Cucurbit[n]urils (CB[n]s, n = 5–8, 10, 14) are a unique family of pumpkin-shaped macrocyclic host molecules that have been well demonstrated as a superior “intermediary” for both bioimaging and chemotherapy.^12–14 Zhang et al. developed macrocycle-based supramolecular chemotherapy strategies through the inclusion of chemotherapeutic drugs to realize selective damage to tumor cells. CB[7]'s encapsulation reduced guest drug's toxicity towards normal cells, and the cytotoxicity towards cancer cells was recovered via competitive displacement of guest drugs with overexpressed spermine inside cancer cells.^15,16Via the covalent conjugation of CB[7] with biotin, targeted delivery of oxaliplatin to cancer cells was achieved, and thus supramolecular chemotherapy efficiency can be further boosted.¹⁷ Moreover, Wang et al. reported guest recognition of chemotherapeutic drugs by unoccupied CB[7] that was covalently conjugated onto the surface of Fe₃O₄ and gold nanomaterials, to realize magnetic resonance imaging-guided chemotherapy and computerized tomography-guided synergistic photothermal chemotherapy, respectively.^18,19 Kim et al. synthesized Cy3-conjugated CB[7] and investigated its supramolecular latching with adamantane-conjugated Cy5/BDP630/650 and adamantane-labeled protein inside live organisms for the direct observation of dynamic organelle fusion processes, in vitro cellular protein and in vivo site-specific imaging.^20–22 In addition, live cell imaging was also demonstrated by Urbach et al.²³ and Kim et al.²⁴ through direct endocytosis of dye-conjugated CB[7] (Rhodamine and Cy3). However, these traditional dyes harnessed on CB[7] may suffer from severe aggregation-caused quenching (ACQ) in an aqueous environment, which hampered their high-concentration usage, thus impairing the sensitivity for cellular imaging.

Herein we designed an AIEgen functionalized CB[7] (AIECB[7]) via a facile “click” reaction between mono-propargyloxy-CB[7] and an azide AIEgen photosensitizer (Scheme S1†), in which the cavity of CB[7] was kept intact. To the best of our knowledge, the covalent conjugation of an AIEgen with CB[7] has never been reported. Through rational selection of the AIEgen, AIECB[7] was endowed with excellent optical properties, such as red-shifted fluorescence and singlet oxygen generation. AIECB[7] may spontaneously form nanoaggregates in an aqueous environment due to its amphiphilicity. Additionally, as CB[7]'s cavity was unoccupied, drug molecules such as oxaliplatin and banoxantrone (AQ4N)^16,25 can be loaded through host–guest recognition of CB[7], to realize imaging-guided synergistic photodynamic therapy and chemotherapy (Scheme 1).

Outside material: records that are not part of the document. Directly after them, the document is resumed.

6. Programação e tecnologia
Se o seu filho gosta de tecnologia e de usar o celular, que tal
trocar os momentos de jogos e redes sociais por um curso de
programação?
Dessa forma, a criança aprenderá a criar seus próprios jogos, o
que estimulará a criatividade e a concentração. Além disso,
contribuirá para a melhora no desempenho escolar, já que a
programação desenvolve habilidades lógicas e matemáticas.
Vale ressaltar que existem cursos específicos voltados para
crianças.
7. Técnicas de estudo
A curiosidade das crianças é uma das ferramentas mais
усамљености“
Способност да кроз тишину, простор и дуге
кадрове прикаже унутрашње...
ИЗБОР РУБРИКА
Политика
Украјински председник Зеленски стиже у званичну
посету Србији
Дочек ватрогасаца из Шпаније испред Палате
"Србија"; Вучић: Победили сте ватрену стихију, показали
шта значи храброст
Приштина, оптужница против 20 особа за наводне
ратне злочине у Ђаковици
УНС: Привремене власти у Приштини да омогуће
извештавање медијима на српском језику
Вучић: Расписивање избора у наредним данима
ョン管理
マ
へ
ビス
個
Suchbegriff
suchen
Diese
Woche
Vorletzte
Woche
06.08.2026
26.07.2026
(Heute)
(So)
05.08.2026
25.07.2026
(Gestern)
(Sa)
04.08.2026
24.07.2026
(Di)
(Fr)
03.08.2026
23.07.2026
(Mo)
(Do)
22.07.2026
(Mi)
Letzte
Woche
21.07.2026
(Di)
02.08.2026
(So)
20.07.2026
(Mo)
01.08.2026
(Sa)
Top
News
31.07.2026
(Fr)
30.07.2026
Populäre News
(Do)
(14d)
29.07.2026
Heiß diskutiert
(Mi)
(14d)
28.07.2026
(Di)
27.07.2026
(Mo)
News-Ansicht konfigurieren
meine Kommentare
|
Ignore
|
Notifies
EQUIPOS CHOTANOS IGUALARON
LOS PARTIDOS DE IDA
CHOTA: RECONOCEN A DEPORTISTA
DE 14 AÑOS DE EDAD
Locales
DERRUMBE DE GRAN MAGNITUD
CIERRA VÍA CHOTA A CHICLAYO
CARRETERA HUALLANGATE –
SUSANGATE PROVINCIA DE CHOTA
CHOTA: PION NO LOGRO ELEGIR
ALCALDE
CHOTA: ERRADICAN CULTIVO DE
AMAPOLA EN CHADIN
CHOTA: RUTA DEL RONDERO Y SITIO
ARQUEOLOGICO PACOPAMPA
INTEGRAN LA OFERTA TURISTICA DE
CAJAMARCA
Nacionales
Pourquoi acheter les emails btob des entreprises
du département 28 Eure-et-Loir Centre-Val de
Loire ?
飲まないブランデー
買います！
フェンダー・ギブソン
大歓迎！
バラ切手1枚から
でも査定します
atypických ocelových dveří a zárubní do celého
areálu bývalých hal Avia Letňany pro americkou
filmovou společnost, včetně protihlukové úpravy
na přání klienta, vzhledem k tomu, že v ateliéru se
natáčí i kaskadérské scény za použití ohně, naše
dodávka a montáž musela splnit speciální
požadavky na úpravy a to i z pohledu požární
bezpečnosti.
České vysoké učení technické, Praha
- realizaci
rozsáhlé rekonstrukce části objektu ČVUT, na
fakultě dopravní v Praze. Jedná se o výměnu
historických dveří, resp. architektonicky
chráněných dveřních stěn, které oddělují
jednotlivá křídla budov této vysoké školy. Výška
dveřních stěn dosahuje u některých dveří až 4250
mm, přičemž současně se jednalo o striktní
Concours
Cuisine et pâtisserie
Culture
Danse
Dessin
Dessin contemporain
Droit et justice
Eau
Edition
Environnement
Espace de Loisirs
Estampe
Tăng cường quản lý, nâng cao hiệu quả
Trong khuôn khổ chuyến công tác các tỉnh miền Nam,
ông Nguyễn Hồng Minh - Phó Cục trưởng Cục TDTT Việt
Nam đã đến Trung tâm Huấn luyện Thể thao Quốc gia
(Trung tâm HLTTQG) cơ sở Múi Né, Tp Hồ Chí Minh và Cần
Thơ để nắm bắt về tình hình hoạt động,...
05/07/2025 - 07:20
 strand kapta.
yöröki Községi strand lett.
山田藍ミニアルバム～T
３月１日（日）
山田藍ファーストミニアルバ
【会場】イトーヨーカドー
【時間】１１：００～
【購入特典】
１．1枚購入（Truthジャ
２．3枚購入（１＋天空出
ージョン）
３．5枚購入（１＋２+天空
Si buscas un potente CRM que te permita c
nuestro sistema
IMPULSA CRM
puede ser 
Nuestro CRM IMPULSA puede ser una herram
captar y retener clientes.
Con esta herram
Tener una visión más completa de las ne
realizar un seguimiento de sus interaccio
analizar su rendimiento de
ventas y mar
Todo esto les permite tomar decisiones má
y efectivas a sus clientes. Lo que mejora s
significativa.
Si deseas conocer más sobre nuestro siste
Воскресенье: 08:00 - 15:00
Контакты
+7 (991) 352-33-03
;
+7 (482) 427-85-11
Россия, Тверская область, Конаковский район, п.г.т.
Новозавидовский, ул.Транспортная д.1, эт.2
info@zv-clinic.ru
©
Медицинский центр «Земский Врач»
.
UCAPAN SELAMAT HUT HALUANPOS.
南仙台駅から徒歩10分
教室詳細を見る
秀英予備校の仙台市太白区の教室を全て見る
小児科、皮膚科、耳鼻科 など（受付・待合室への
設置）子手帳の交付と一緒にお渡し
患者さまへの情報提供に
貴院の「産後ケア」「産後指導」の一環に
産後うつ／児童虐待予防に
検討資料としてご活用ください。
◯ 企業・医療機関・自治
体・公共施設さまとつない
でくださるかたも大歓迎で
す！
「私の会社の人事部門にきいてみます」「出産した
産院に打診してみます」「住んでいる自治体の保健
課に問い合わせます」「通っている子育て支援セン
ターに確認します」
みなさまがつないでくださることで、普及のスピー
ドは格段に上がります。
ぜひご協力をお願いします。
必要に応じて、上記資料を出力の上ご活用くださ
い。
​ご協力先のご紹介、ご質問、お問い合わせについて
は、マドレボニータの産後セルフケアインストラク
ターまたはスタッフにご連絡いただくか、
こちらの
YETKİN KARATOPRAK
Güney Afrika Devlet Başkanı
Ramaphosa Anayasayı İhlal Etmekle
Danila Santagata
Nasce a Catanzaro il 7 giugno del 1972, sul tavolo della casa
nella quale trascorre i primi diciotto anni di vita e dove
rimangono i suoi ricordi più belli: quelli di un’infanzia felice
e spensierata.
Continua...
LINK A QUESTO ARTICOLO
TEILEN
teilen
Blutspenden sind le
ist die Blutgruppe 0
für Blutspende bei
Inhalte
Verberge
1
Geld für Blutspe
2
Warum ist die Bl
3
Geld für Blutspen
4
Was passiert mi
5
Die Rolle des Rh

Scheme 1 Schematic illustration of the design of AIECB[7] and its application for imaging-guided, synergistic PDT and supramolecular chemotherapy.

Results and discussion

As shown in Scheme 2, the functionalization of CB[7] started from mono-hydroxylation of CB[7] by following reported procedures,²⁶ and then mono-hydroxylated CB[7] (CB[7]-OH, Fig. S1†) was transformed into mono-propargyloxy CB[7] (CB[7]-alkyne, Fig. S2–S4†) through a nucleophilic substitution reaction.²⁷ AIECB[7] was synthesized via a CuAAC-catalyzed “click” reaction between CB[7]-alkyne and an azido functionalized fluorescence AIEgen photosensitizer (TPEPy-N₃, Fig. S5–S11†).²⁸ The reaction solution containing AIECB[7] was dialyzed against Milli-Q water to remove Cu residue from the catalyst (<1 mol%, Fig. S12†). The structure of AIECB[7] was fully characterized by ¹H NMR (Fig. S13†), ¹H-¹³C 2D HSQC NMR (Fig. S14†), ESI-MS (high-resolution, Fig. S15†) and FTIR (Fig. S16†). In the ¹H NMR spectrum (Fig. S13†), both the resonance signals corresponding to CB[7] (5.78–5.50 ppm, 5.49–5.20 ppm and 4.25–4.00 ppm) and the aryl groups of the AIEgen (8.33 to 6.74 ppm) were observed, indicating the successful conjugation of the AIEgen with CB[7]. In the FTIR spectrum of AIECB[7] (Fig. S16†), the signals at 2102 cm⁻¹ corresponding to the azide group disappeared, indicating the complete consumption of TPEPy-N₃ (AIEgen) with the alkynyl group of CB[7]-alkyne. Additionally, ESI-MS (high-resolution) further verified the covalent connection of AIE with CB[7] (m/z: [AIECB[7] + 1-adamantanamine hydrochloride]²⁺, calcd for (C₉₁H₉₂N₃₃O₁₇), 960.8792; found, 960.8704).

Scheme 2 The Synthetic route for AIECB[7]. Reagents and conditions: (I) TiCl₄, Zn dust, anhydrous THF, −78 °C, and 24 h; (II) 4-pyridinylboronic acid, Pd(PPh₃)₄, TBAB, 2M K₂CO₃ (aq), THF, 80 °C, and 5 h; (III) 1-azido-3-bromopropane, DMF, 100 °C, and 12 h; (IV) KPF₆; (V) CuSO₄, sodium ascorbate, DMSO, 80 °C, and 24 h.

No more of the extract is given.